Along with combat’s general lack of polish, a few other issues range from systemic quirks to visual issues that can distract from the characters and world. Stealth-based missions, for example, can be inconsistent. One quest in which I was tasked with gathering information on prominent member of aristocracy let me just run around her palace in full few of the guards, rummaging through her secrets to gain blackmail on her. While you can knock out guards by sneaking up behind them, one mission where I was tasked with sneaking around arbitrarily had me looking for another solution to the issue because the game had decided I couldn’t knock out any guards and sneak my way to an objective, something I was able to do perfectly fine during another, similar quest.

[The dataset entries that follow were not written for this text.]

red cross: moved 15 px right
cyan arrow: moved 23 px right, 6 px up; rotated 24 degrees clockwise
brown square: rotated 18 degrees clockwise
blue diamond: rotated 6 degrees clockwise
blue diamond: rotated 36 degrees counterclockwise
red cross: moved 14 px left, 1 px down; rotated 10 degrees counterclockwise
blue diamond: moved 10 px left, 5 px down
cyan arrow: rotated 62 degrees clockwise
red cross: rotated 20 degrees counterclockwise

Character animations in narrative sequences are erratic and spotty, and you can see some cut corners, such as when the camera fades to black and back instead of showing a character take a sip from a goblet. The lip-syncing in dialogue sequences is spotty, which can distract from what characters are saying as I focused on their erratic lip movements.

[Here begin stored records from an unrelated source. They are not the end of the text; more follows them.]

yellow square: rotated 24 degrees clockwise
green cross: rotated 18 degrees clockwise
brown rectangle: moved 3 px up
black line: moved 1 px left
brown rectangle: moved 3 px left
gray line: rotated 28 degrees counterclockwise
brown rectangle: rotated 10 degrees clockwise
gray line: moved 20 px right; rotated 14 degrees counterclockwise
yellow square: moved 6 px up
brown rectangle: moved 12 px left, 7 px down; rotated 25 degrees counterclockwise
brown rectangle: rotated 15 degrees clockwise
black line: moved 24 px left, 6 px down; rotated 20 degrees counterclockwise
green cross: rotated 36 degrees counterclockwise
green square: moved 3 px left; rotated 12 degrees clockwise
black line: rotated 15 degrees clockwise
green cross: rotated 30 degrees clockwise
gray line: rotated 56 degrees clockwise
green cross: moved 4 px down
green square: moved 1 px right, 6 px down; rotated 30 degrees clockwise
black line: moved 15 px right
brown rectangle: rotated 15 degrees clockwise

All of these issues are minor on their own, but as a whole, they detract from Greedfall’s engrossing world and characters.
Greedfall’s fantasy world doesn’t shy away from brushing up against real history, which makes it a refreshing change of pace in a genre filled with medieval fantasy and space operas. And when it comes to creating the kinds of worlds, plots and characters that make an RPG worth caring about, Greedfall does a remarkable job within its smaller scope.
Greedfall is definitely ambitious, but when it comes to fleshing the other parts of a well-made RPG, Greedfall is too inconsistent to make it an easy recommendation. It doesn’t quite come to grips with some of its more loaded subject matter, its combat oscillates between boring and frustrating, and the impact of its choices are more localized than long-term. If you’re looking for a length RPG to tide you over until another major player comes along, Greedfall will fill that void, but expect several bumps along the way to remind you this is still a sidequest, and not the main event.
Greedfall is out for PlayStation 4, Xbox One, and PC. The publisher sent us a code for the PC version for this review.